The problem: Starting at the line that contains "mask_h, mask_svg, instance_id.", copy every line through the end of the records below exactly as written, leaving out pictures.

Saved data entries:
..........

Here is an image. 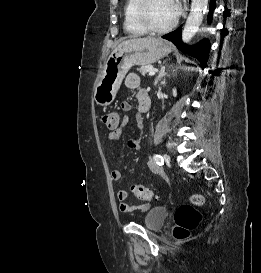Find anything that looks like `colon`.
<instances>
[{
    "label": "colon",
    "mask_w": 261,
    "mask_h": 273,
    "mask_svg": "<svg viewBox=\"0 0 261 273\" xmlns=\"http://www.w3.org/2000/svg\"><path fill=\"white\" fill-rule=\"evenodd\" d=\"M102 122L109 129H116L120 123V115L117 112H107L102 115ZM133 195L145 201H153L158 198L157 194L139 184H134L131 187ZM191 204H184L180 206L175 213L176 228L174 230V236L178 239H183L188 236L191 230L201 221L200 212L193 207V205H203L204 197L200 194H193L190 197Z\"/></svg>",
    "instance_id": "5ec220e1"
}]
</instances>
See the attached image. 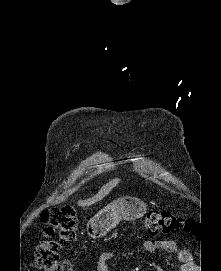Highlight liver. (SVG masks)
<instances>
[{
  "label": "liver",
  "instance_id": "1",
  "mask_svg": "<svg viewBox=\"0 0 221 271\" xmlns=\"http://www.w3.org/2000/svg\"><path fill=\"white\" fill-rule=\"evenodd\" d=\"M113 187V183H105L103 187H101L100 191L96 193V195H93V197H90V199H85V201H79V205H92V203H96V201H101L109 191H111Z\"/></svg>",
  "mask_w": 221,
  "mask_h": 271
}]
</instances>
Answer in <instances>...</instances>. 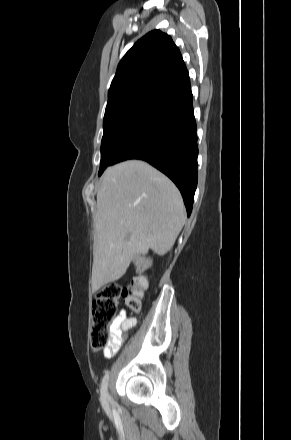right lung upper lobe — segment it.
Segmentation results:
<instances>
[{
    "label": "right lung upper lobe",
    "mask_w": 291,
    "mask_h": 440,
    "mask_svg": "<svg viewBox=\"0 0 291 440\" xmlns=\"http://www.w3.org/2000/svg\"><path fill=\"white\" fill-rule=\"evenodd\" d=\"M188 77L171 37L154 30L138 40L120 61L108 91V104L139 96L157 97Z\"/></svg>",
    "instance_id": "1"
}]
</instances>
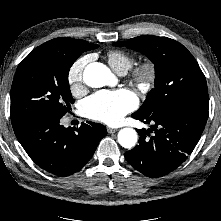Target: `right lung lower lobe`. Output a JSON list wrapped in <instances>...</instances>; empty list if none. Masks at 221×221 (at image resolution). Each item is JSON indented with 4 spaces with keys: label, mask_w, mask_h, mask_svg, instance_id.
<instances>
[{
    "label": "right lung lower lobe",
    "mask_w": 221,
    "mask_h": 221,
    "mask_svg": "<svg viewBox=\"0 0 221 221\" xmlns=\"http://www.w3.org/2000/svg\"><path fill=\"white\" fill-rule=\"evenodd\" d=\"M26 153L42 169L65 177L80 170L93 156L106 127L83 123L74 132L60 125V119L42 118L13 126Z\"/></svg>",
    "instance_id": "obj_1"
}]
</instances>
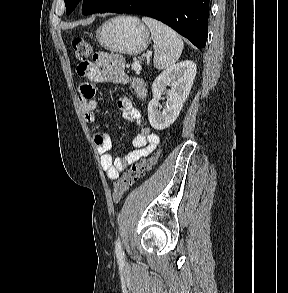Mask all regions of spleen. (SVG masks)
<instances>
[{
    "mask_svg": "<svg viewBox=\"0 0 288 293\" xmlns=\"http://www.w3.org/2000/svg\"><path fill=\"white\" fill-rule=\"evenodd\" d=\"M142 20L149 27L155 43L154 67L158 70L171 67L182 53L181 37L173 29L155 19L143 17Z\"/></svg>",
    "mask_w": 288,
    "mask_h": 293,
    "instance_id": "3e777b00",
    "label": "spleen"
}]
</instances>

..........

Exercise answer:
Target: `right lung lower lobe`. Output a JSON list wrapped in <instances>...</instances>; empty list if none. Masks at 221×221 (at image resolution). Each item is JSON indented with 4 spaces with keys: label, mask_w, mask_h, mask_svg, instance_id.
<instances>
[{
    "label": "right lung lower lobe",
    "mask_w": 221,
    "mask_h": 221,
    "mask_svg": "<svg viewBox=\"0 0 221 221\" xmlns=\"http://www.w3.org/2000/svg\"><path fill=\"white\" fill-rule=\"evenodd\" d=\"M26 153L42 169L65 177L80 170L93 156L106 127L83 123L74 132L60 125V119L42 118L13 126Z\"/></svg>",
    "instance_id": "obj_1"
}]
</instances>
Mask all regions of spleen. (SVG masks)
<instances>
[{
    "mask_svg": "<svg viewBox=\"0 0 288 293\" xmlns=\"http://www.w3.org/2000/svg\"><path fill=\"white\" fill-rule=\"evenodd\" d=\"M142 20L149 27L155 43L154 67L158 70L171 67L182 53L181 37L173 29L155 19L143 17Z\"/></svg>",
    "mask_w": 288,
    "mask_h": 293,
    "instance_id": "3e777b00",
    "label": "spleen"
}]
</instances>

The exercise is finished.